Resist the temptation to resuscitate dying plans, relationships, or passions. You're
beginning a new cycle and over the coming weeks you'll learn about all manner of exciting
offers!
Ah, here! I didn't want him learning about all manner of exciting offers if I wasn't one of them. I
made myself disconnect--there was a danger that I could sit here all day until I found the
horoscope that made me feel better--left another quick message on his cell, and finally left the
apartment. Out on the street, I found I was shaking. I wasn't used to going to work on my own;
we always got the subway together--he got off at Thirty-fourth Street, I carried on up to Fifty-
ninth. And had New York always been this loud? All those cars beeping and people shouting and
buses' brakes screeching, and this was only Twelfth Street. How noisy was it going to be
uptown?
I began walking toward the subway, then stopped as I considered what it would be like down
there. Steps up and down everywhere; my knee was aching, far worse than it had done in Dublin.
I'd only taken half of my usual dose of painkillers because I didn't want to start nodding off in
meetings and it was a shock to discover how much pain the painkillers had actually been killing.
But how else was I going to get to work?

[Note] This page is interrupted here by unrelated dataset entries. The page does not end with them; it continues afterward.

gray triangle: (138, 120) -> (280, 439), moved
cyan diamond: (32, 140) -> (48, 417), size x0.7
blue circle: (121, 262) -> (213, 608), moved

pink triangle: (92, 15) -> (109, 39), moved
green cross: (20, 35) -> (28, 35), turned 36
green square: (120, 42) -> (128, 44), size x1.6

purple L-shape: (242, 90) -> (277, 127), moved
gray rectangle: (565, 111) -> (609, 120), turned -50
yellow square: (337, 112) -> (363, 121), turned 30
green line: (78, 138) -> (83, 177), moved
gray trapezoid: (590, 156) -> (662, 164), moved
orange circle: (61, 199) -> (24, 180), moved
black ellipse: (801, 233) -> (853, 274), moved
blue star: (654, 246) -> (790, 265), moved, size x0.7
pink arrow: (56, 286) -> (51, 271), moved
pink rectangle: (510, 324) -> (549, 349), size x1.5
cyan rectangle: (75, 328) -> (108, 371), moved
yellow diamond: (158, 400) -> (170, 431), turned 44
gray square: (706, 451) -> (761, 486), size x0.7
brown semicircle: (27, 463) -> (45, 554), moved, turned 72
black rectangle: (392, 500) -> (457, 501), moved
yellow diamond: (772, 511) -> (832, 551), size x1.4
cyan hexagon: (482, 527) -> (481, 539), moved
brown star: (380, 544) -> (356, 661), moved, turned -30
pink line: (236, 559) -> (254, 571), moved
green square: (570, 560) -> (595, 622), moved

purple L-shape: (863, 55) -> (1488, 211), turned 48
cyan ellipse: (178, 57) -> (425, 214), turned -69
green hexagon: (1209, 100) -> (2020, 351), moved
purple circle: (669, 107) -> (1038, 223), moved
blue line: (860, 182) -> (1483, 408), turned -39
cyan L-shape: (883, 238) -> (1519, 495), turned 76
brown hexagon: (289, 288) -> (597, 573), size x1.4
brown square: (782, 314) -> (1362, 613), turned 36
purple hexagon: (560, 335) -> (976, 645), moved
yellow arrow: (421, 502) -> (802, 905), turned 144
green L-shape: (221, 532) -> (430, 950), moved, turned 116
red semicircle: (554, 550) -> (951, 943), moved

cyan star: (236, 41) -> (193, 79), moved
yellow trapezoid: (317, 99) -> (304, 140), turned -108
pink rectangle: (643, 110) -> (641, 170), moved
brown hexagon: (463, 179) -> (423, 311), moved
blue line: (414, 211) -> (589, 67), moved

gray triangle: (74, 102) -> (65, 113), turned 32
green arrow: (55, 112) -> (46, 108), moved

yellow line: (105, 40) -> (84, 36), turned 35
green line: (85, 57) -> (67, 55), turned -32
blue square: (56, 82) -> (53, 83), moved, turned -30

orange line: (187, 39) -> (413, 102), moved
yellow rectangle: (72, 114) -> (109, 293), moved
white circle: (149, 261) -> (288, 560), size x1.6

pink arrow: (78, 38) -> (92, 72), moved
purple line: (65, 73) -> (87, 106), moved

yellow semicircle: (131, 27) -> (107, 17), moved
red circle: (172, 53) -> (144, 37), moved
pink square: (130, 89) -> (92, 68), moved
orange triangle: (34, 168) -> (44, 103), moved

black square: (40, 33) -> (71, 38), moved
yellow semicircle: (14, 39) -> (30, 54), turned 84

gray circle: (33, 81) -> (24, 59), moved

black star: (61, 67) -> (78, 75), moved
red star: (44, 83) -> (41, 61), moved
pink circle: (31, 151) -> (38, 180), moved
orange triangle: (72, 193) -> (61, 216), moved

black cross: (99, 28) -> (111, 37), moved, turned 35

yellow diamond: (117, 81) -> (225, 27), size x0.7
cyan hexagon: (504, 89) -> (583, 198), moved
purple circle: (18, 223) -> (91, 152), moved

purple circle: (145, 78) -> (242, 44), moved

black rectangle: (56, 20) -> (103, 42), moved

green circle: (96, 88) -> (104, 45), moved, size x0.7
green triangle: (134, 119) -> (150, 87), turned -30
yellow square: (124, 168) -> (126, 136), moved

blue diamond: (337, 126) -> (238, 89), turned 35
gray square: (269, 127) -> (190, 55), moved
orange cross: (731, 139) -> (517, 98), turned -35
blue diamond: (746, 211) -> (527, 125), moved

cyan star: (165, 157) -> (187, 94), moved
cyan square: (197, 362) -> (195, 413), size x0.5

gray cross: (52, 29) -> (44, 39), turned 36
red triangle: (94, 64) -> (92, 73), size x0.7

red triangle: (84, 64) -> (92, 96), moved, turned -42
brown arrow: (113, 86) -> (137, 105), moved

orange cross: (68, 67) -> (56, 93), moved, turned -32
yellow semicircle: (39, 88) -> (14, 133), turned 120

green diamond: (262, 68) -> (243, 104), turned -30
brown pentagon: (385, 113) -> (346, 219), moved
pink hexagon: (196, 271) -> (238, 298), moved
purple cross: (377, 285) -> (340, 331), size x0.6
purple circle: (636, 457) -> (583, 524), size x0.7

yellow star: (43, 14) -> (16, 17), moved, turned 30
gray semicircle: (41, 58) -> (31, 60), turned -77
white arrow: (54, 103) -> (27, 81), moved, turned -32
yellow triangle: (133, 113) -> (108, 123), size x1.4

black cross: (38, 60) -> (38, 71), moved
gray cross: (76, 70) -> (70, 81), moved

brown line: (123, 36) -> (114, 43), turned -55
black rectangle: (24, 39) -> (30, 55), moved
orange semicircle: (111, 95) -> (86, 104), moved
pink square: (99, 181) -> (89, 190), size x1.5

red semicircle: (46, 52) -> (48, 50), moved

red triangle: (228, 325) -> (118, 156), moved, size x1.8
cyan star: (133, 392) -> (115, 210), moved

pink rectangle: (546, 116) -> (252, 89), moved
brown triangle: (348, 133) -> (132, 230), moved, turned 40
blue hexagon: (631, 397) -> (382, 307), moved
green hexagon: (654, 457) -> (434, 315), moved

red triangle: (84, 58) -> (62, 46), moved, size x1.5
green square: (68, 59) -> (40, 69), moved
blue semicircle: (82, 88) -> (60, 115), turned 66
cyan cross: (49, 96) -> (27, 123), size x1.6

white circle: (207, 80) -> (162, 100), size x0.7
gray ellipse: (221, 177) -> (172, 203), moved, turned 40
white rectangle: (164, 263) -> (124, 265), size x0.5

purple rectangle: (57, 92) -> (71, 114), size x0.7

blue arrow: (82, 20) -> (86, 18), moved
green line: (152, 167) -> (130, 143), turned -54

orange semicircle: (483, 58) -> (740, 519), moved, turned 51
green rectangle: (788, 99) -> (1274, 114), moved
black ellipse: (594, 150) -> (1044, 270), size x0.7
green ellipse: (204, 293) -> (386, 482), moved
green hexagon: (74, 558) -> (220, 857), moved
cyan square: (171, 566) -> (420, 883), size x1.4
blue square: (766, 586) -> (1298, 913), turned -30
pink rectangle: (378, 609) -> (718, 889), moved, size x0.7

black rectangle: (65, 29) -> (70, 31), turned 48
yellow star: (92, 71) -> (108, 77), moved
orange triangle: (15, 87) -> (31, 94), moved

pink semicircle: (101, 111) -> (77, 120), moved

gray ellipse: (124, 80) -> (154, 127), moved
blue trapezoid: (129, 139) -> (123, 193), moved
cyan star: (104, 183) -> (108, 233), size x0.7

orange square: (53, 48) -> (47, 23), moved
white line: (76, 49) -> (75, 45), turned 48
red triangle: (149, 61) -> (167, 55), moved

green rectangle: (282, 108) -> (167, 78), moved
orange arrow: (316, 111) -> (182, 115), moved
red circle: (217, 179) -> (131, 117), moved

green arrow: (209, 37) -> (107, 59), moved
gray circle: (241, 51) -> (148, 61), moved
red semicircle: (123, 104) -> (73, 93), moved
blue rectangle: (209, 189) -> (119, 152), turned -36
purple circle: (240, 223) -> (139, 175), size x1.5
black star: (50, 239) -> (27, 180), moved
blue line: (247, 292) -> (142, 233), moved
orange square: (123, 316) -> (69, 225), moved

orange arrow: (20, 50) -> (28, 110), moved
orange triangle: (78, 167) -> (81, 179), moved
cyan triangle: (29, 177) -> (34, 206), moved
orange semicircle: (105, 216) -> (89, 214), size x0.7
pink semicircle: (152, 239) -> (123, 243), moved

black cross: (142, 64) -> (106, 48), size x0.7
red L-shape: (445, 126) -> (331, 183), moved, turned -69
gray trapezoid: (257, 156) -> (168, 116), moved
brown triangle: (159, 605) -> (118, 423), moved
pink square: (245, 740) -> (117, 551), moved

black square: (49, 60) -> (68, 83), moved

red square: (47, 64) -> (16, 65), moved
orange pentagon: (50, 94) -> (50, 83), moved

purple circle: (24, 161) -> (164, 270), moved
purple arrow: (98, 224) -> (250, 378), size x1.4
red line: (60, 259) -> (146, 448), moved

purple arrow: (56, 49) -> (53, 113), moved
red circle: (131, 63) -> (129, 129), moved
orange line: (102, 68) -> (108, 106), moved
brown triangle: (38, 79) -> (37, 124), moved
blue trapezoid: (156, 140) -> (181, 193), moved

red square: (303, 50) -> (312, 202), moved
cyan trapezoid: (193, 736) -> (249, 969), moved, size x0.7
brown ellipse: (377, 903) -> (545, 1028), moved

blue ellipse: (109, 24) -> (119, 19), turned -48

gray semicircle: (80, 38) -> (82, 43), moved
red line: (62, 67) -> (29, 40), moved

I shrank from getting into a cab. I'd coped with taking
one from the airport because Rachel had been with me, but I was petrified at the thought of being
in one alone.
Riveted by indecision, trapped whichever way I jumped, I considered my options. Go back to the
apartment and spend the day there on my own? That was the least palatable.
After standing on the sidewalk and getting curious looks from passersby for an indeterminate
time, I watched myself hail a cab and, in a dreamlike state, get in. Could I really be doing this?
The fear was profound; saucer-eyed, I watched all the other cars, flinching and shrinking
whenever any of them came too close, as if my scrutiny alone would prevent them from driving
into me. Suddenly, with a bang to my chest that nearly stopped my heart, I saw Aidan. He was
sitting on a bus that had paused at an intersection. It was only a sidelong view, but it was
definitely him, his hair, his cheekbones, his nose. All the city noise retreated, leaving only a
muzzy, staticky buzzing, and as I clawed for cash and reached for the door handle, the bus surged
forward. In a panic, I twisted around and stared out the back window.